Start of PROVIDED ENTRIES

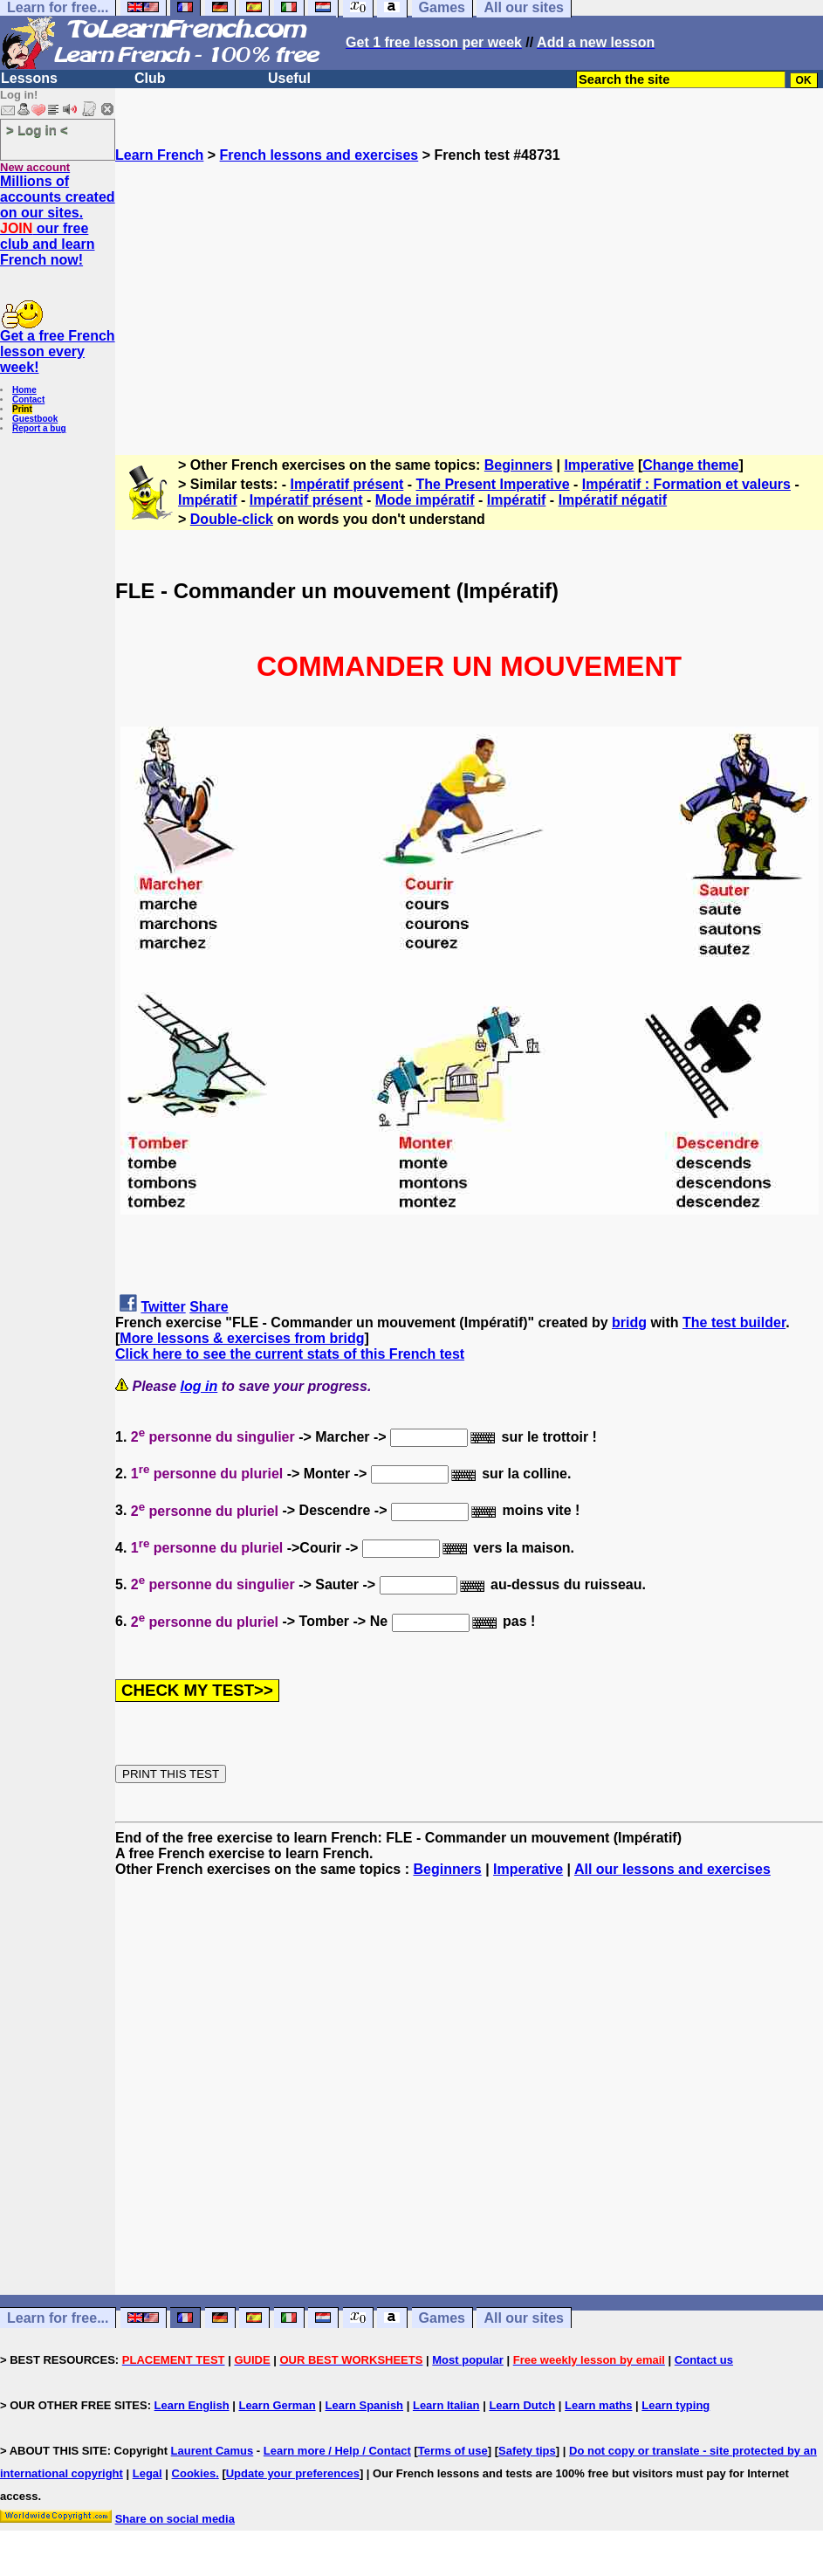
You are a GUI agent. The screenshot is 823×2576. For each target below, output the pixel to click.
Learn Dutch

End of PROVIDED ENTRIES
Start of PROVIDED ENTRIES

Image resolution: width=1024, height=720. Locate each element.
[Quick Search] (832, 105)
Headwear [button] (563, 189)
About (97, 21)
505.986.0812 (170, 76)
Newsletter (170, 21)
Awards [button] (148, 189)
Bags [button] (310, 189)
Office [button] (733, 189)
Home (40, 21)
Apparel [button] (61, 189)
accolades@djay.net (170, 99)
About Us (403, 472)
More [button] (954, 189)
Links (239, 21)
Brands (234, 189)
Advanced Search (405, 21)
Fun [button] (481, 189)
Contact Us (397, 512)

End of PROVIDED ENTRIES
Start of PROVIDED ENTRIES

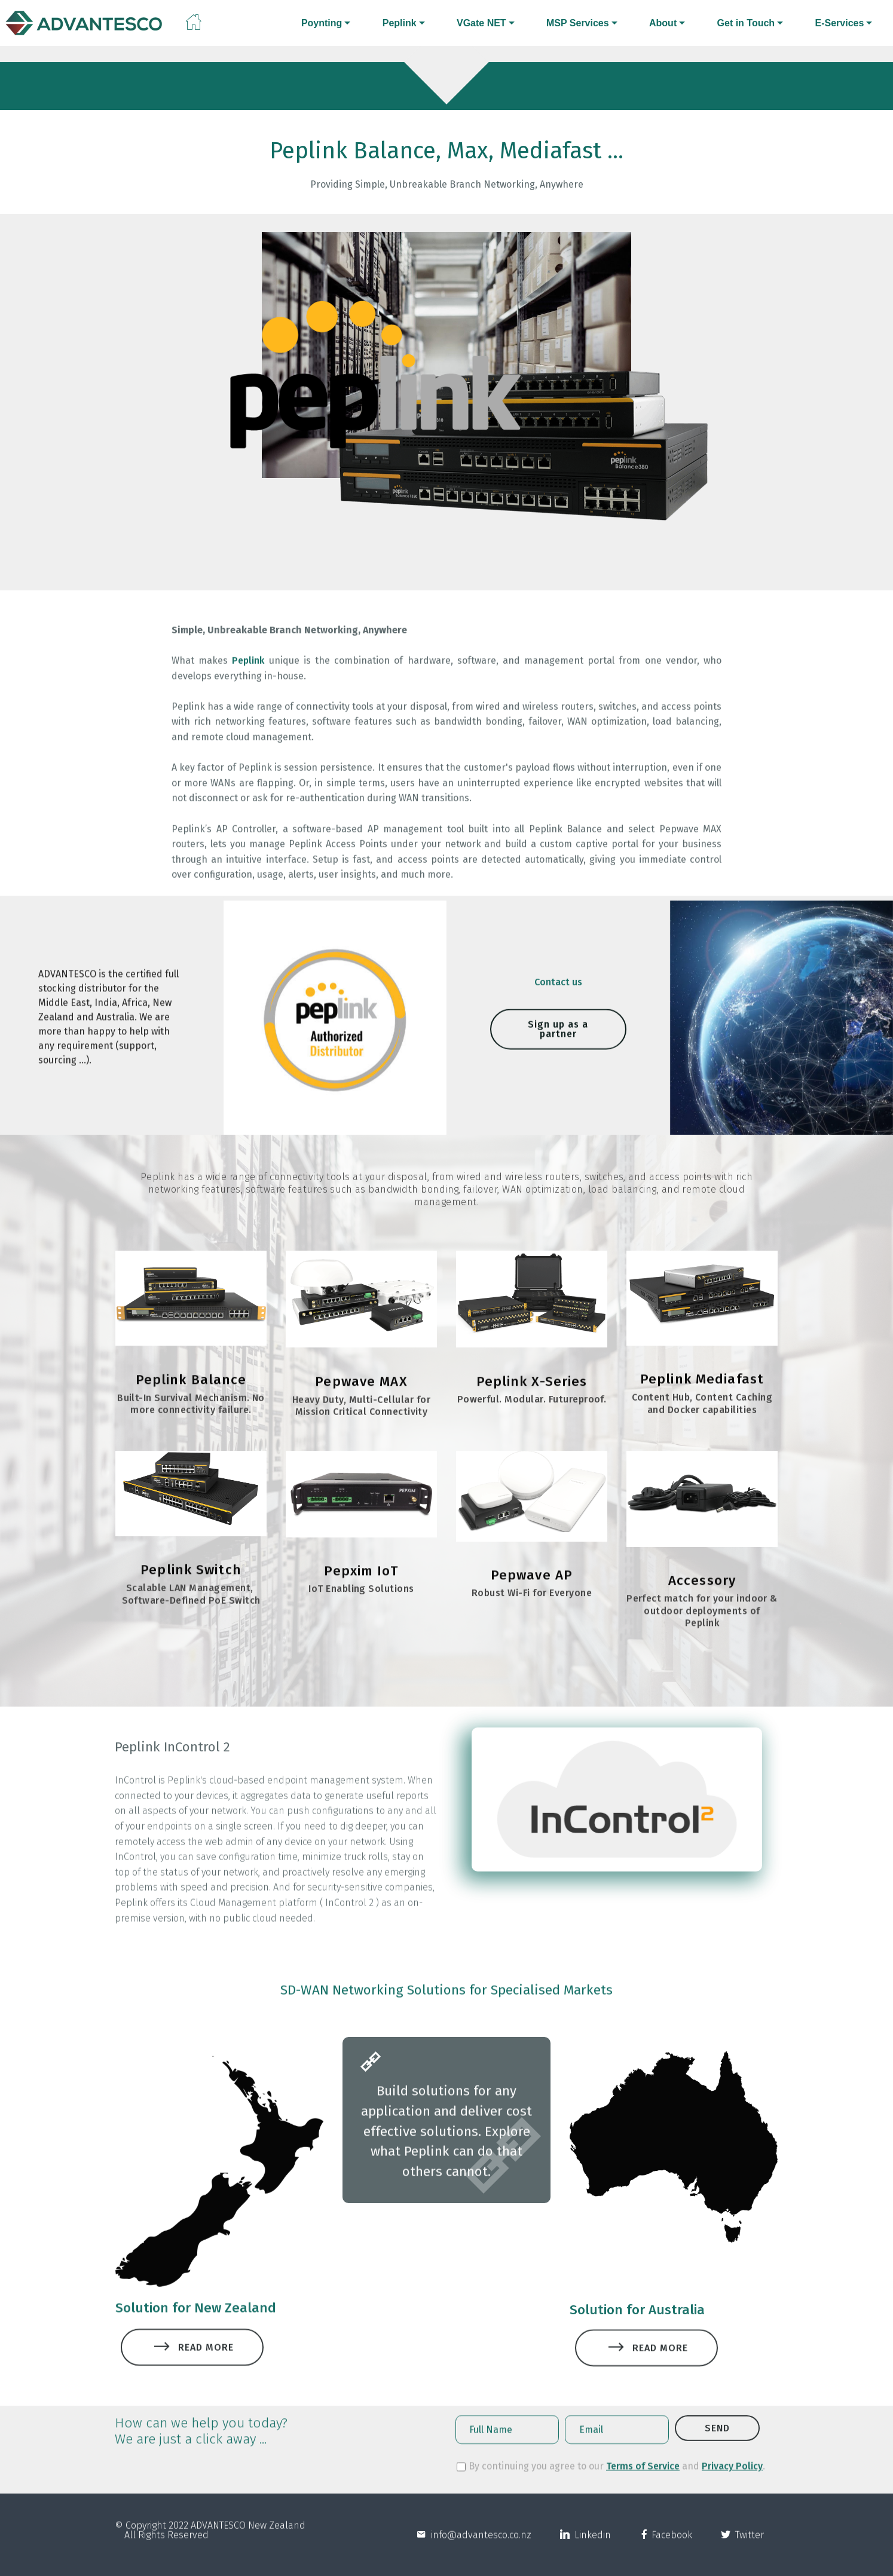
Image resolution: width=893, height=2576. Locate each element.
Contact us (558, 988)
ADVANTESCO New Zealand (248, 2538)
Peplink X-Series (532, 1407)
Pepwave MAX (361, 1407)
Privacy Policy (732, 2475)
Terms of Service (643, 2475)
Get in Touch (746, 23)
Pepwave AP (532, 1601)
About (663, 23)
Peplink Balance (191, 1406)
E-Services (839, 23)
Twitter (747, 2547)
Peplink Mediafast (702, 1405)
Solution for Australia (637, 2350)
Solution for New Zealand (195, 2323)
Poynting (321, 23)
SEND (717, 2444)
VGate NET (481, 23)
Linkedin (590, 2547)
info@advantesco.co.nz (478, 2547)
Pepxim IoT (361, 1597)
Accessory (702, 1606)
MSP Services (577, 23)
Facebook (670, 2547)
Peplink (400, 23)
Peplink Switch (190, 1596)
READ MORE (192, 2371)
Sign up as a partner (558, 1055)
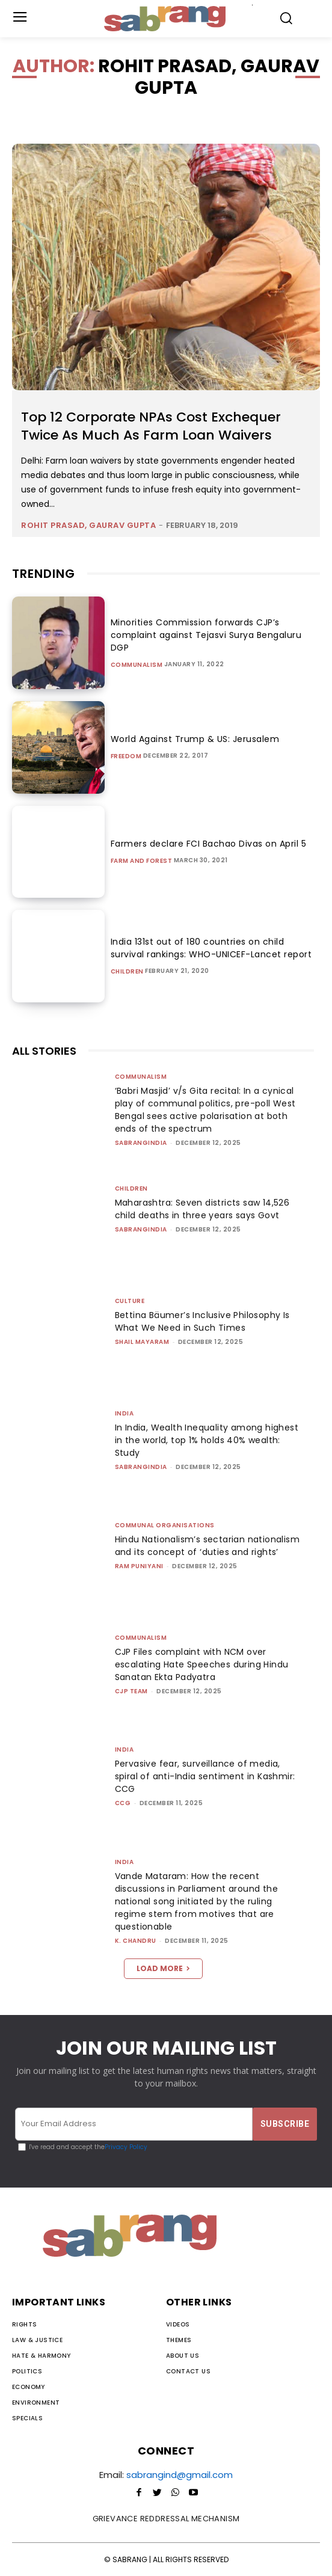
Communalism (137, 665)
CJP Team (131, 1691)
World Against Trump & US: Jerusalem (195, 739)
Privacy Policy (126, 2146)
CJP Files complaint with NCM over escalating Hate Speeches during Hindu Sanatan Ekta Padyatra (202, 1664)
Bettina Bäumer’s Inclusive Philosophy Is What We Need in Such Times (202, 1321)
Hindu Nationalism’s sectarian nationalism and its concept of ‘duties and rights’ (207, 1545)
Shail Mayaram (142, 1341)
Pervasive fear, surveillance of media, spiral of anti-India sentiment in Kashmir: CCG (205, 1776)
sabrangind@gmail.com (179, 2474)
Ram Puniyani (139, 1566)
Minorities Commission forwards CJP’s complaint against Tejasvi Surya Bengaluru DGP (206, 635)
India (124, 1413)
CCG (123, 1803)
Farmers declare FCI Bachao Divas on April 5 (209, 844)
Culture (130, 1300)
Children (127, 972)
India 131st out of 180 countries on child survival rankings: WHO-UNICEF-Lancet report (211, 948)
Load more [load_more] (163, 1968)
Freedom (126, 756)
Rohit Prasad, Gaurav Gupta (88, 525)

End of PROVIDED ENTRIES

### WHAT NEEDS TO BE DONE
Wherever a line in the records contains the word "width", copy that line.

### TASK ANSWER
Image resolution: width=1024, height=720. Locate each element.
Image resolution: width=893, height=2576. Locate each element.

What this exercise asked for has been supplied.